→ What you need to do:
Of all the entries below, only the lines from the one with "Minh hệ chính quy" up to and including the one with "phường 12, Quận" are to be duplicated exactly.

Segment Start: Dataset extract

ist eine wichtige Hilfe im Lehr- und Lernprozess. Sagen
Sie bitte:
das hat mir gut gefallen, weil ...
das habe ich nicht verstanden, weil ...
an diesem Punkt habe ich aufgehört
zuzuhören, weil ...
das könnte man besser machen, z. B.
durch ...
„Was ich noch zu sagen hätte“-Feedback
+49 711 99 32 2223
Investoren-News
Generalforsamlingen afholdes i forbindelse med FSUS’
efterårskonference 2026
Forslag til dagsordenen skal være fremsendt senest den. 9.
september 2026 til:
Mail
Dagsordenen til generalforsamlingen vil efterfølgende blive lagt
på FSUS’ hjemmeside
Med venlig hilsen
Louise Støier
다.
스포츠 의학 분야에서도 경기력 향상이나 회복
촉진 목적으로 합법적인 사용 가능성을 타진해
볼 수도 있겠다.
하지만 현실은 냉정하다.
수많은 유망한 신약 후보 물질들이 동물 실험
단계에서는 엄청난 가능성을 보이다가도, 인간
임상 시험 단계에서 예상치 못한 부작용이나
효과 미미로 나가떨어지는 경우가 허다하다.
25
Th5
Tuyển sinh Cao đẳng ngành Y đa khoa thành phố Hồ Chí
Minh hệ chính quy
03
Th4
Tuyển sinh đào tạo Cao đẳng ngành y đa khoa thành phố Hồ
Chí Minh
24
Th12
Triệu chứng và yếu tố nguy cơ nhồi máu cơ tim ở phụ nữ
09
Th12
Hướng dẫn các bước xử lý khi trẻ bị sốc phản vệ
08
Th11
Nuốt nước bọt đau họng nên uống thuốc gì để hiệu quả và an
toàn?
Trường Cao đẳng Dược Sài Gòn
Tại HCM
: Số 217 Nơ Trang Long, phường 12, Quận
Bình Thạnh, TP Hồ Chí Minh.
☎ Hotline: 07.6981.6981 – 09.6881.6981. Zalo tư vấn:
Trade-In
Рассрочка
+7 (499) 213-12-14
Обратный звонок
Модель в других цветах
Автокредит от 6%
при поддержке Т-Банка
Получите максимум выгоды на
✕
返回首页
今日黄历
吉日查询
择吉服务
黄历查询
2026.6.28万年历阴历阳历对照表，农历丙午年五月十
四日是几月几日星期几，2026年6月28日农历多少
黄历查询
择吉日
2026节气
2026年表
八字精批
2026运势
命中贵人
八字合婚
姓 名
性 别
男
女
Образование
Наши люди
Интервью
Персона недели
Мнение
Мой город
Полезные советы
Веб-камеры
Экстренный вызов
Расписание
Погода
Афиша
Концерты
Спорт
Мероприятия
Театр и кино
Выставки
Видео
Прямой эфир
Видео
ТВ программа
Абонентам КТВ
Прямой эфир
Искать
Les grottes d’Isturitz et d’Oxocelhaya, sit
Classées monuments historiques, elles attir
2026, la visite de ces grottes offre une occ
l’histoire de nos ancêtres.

Segment End: Dataset extract

→ Task response:
Minh hệ chính quy
03
Th4
Tuyển sinh đào tạo Cao đẳng ngành y đa khoa thành phố Hồ
Chí Minh
24
Th12
Triệu chứng và yếu tố nguy cơ nhồi máu cơ tim ở phụ nữ
09
Th12
Hướng dẫn các bước xử lý khi trẻ bị sốc phản vệ
08
Th11
Nuốt nước bọt đau họng nên uống thuốc gì để hiệu quả và an
toàn?
Trường Cao đẳng Dược Sài Gòn
Tại HCM
: Số 217 Nơ Trang Long, phường 12, Quận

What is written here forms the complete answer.